Pictures are not repeated. Every line from the beginning of the entries through the one with "lead the Caire" is restated exactly.

(Transcribed page contents)
------------------------------

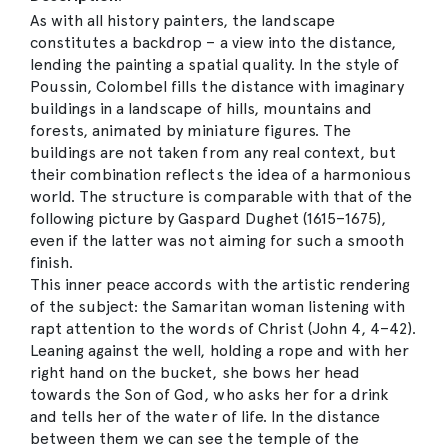
As with all history painters, the landscape
constitutes a backdrop – a view into the distance,
lending the painting a spatial quality. In the style of
Poussin, Colombel fills the distance with imaginary
buildings in a landscape of hills, mountains and
forests, animated by miniature figures. The
buildings are not taken from any real context, but
their combination reflects the idea of a harmonious
world. The structure is comparable with that of the
following picture by Gaspard Dughet (1615–1675),
even if the latter was not aiming for such a smooth
finish.
This inner peace accords with the artistic rendering
of the subject: the Samaritan woman listening with
rapt attention to the words of Christ (John 4, 4–42).
Leaning against the well, holding a rope and with her
right hand on the bucket, she bows her head
towards the Son of God, who asks her for a drink
and tells her of the water of life. In the distance
between them we can see the temple of the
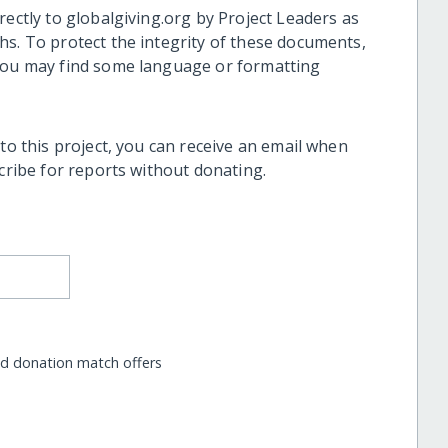
rectly to globalgiving.org by Project Leaders as
hs. To protect the integrity of these documents,
 you may find some language or formatting
 to this project, you can receive an email when
scribe for reports without donating.
nd donation match offers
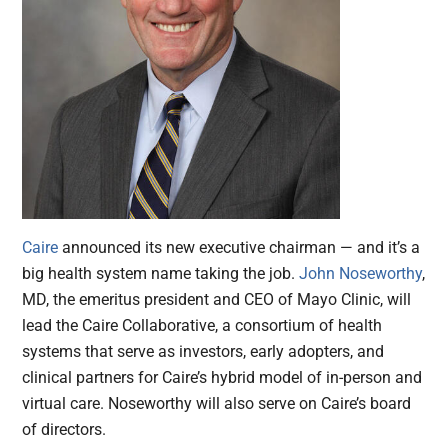
Caire
announced its new executive chairman — and it’s a
big health system name taking the job.
John Noseworthy
,
MD, the emeritus president and CEO of Mayo Clinic, will
lead the Caire Collaborative, a consortium of health
systems that serve as investors, early adopters, and
clinical partners for Caire’s hybrid model of in-person and
virtual care. Noseworthy will also serve on Caire’s board
of directors.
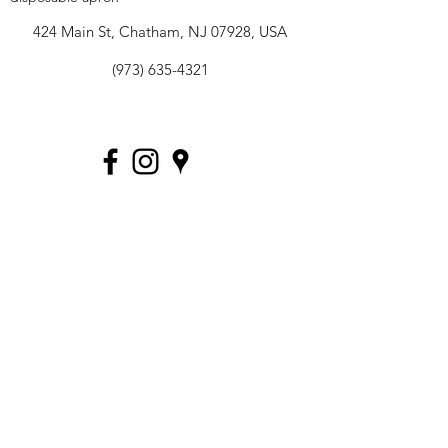
424 Main St, Chatham, NJ 07928, USA
(973) 635-4321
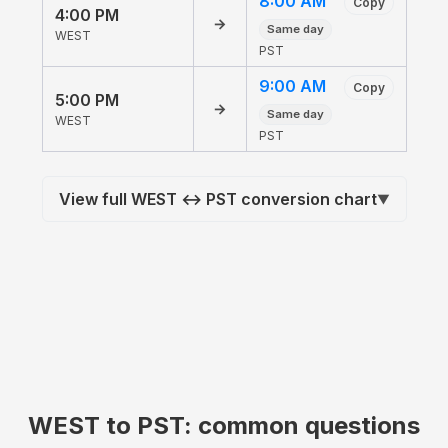
8:00 AM
Copy
4:00 PM
→
Same day
WEST
PST
9:00 AM
Copy
5:00 PM
→
Same day
WEST
PST
View full WEST ↔ PST conversion chart
▼
WEST to PST: common questions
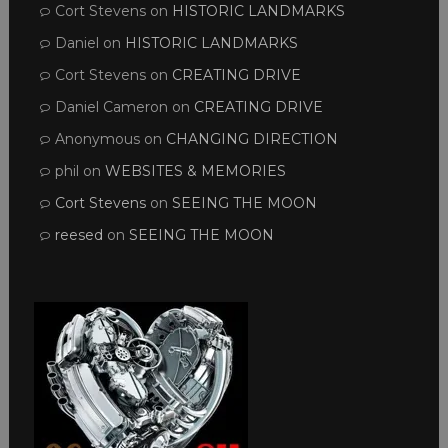
Cort Stevens
on
HISTORIC LANDMARKS
Daniel
on
HISTORIC LANDMARKS
Cort Stevens
on
CREATING DRIVE
Daniel Cameron
on
CREATING DRIVE
Anonymous
on
CHANGING DIRECTION
phil
on
WEBSITES & MEMORIES
Cort Stevens
on
SEEING THE MOON
reesed
on
SEEING THE MOON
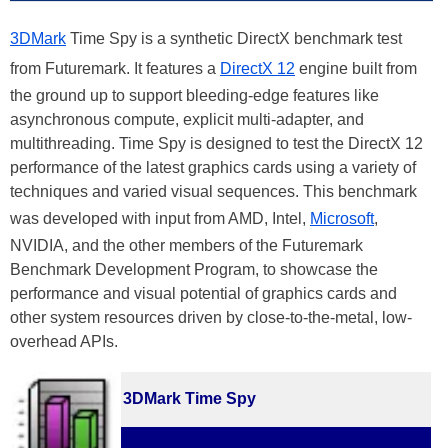
3DMark
Time Spy is a synthetic DirectX benchmark test
from Futuremark. It features a
DirectX 12
engine built from
the ground up to support bleeding-edge features like
asynchronous compute, explicit multi-adapter, and
multithreading. Time Spy is designed to test the DirectX 12
performance of the latest graphics cards using a variety of
techniques and varied visual sequences. This benchmark
was developed with input from AMD, Intel,
Microsoft
,
NVIDIA, and the other members of the Futuremark
Benchmark Development Program, to showcase the
performance and visual potential of graphics cards and
other system resources driven by close-to-the-metal, low-
overhead APIs.
3DMark Time Spy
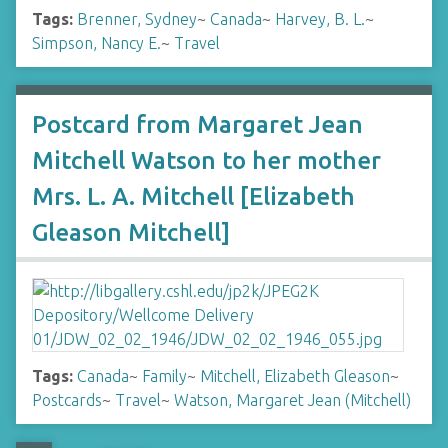
Tags:
Brenner, Sydney
~
Canada
~
Harvey, B. L.
~
Simpson, Nancy E.
~
Travel
Postcard from Margaret Jean
Mitchell Watson to her mother
Mrs. L. A. Mitchell [Elizabeth
Gleason Mitchell]
Tags:
Canada
~
Family
~
Mitchell, Elizabeth Gleason
~
Postcards
~
Travel
~
Watson, Margaret Jean (Mitchell)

------------------------------

_Solution for this problem_
As with all history painters, the landscape
constitutes a backdrop – a view into the distance,
lending the painting a spatial quality. In the style of
Poussin, Colombel fills the distance with imaginary
buildings in a landscape of hills, mountains and
forests, animated by miniature figures. The
buildings are not taken from any real context, but
their combination reflects the idea of a harmonious
world. The structure is comparable with that of the
following picture by Gaspard Dughet (1615–1675),
even if the latter was not aiming for such a smooth
finish.
This inner peace accords with the artistic rendering
of the subject: the Samaritan woman listening with
rapt attention to the words of Christ (John 4, 4–42).
Leaning against the well, holding a rope and with her
right hand on the bucket, she bows her head
towards the Son of God, who asks her for a drink
and tells her of the water of life. In the distance
between them we can see the temple of the
rectly to globalgiving.org by Project Leaders as
hs. To protect the integrity of these documents,
 you may find some language or formatting
 to this project, you can receive an email when
scribe for reports without donating.
nd donation match offers
Caire
announced its new executive chairman — and it’s a
big health system name taking the job.
John Noseworthy
,
MD, the emeritus president and CEO of Mayo Clinic, will
lead the Caire Collaborative, a consortium of health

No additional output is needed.